7. Type of Ground Truth Used

  • The type of ground truth used was analytical ground truth and virological ground truth.
    • Analytical Ground Truth: For the LOD and Stability studies, known concentrations of heat-inactivated SARS-CoV-2 (quantified in genome copies/mL) were spiked into confirmed clinically negative nasal matrix. The expected outcome was the detection of this known concentration by the downstream molecular diagnostic device.
    • Virological Ground Truth: For the Inactivation study, the presence or absence of viable SARS-CoV-2 virus after exposure to the buffer was the ground truth, assessed by exposing VeroE6 cells to the treated virus.

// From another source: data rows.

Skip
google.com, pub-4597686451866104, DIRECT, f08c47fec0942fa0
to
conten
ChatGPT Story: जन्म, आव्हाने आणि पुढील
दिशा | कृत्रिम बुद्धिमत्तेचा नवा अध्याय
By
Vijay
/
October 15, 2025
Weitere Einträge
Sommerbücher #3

8. Sample Size for the Training Set

  • The document does not specify a training set sample size. This is because the device is a physical collection and transport system, not an AI or machine learning model that typically requires a separate training set. The performance studies described are for validation, not model training.

9. How Ground Truth for the Training Set Was Established

  • As there is no explicit training set for an AI/ML model, the concept of establishing ground truth for a training set is not applicable to this device. The ground truth described in point 7 is for the validation of the device's functional performance.

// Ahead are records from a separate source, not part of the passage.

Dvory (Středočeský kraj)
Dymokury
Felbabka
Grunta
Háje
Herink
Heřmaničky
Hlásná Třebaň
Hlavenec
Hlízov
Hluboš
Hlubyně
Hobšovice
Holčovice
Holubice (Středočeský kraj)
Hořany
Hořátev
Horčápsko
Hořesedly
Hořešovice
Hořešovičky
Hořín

§ 866.2950 Microbial nucleic acid storage and stabilization device.

(a)
Identification. A microbial nucleic acid storage and stabilization device is a device that consists of a container and reagents intended to stabilize microbial nucleic acids in human specimens for subsequent isolation and purification of nucleic acids for further molecular testing. The device is not intended for preserving morphology or viability of microorganisms.(b)
Classification. Class II (special controls). The special controls for this device are:(1) The intended use for the labeling required under § 809.10 of this chapter must include a detailed description of microorganisms and types of human specimens intended to be preserved.
(2) The labeling required under § 809.10(b) of this chapter must include the following:
(i) A detailed device description, including all device components;
(ii) Performance characteristics from applicable analytical studies, including nucleic acid stability and microorganism inactivation;
(iii) A limiting statement that erroneous results may occur when the transport device is not compatible with molecular testing; and
(iv) A limiting statement that the device has only been validated to preserve the representative microorganisms used in the analytical studies.
(3) Design verification and validation must include the following:
(i) Overall device design, including all device components and all control elements incorporated into the analytical validation procedures;
(ii) Thorough description of the microorganisms and methodology used in the validation of the device including, extraction platforms and assays used for the detection of preserved nucleic acids; and
(iii) The limit of detection (LoD) of the molecular test used to establish microorganism nucleic acid stability.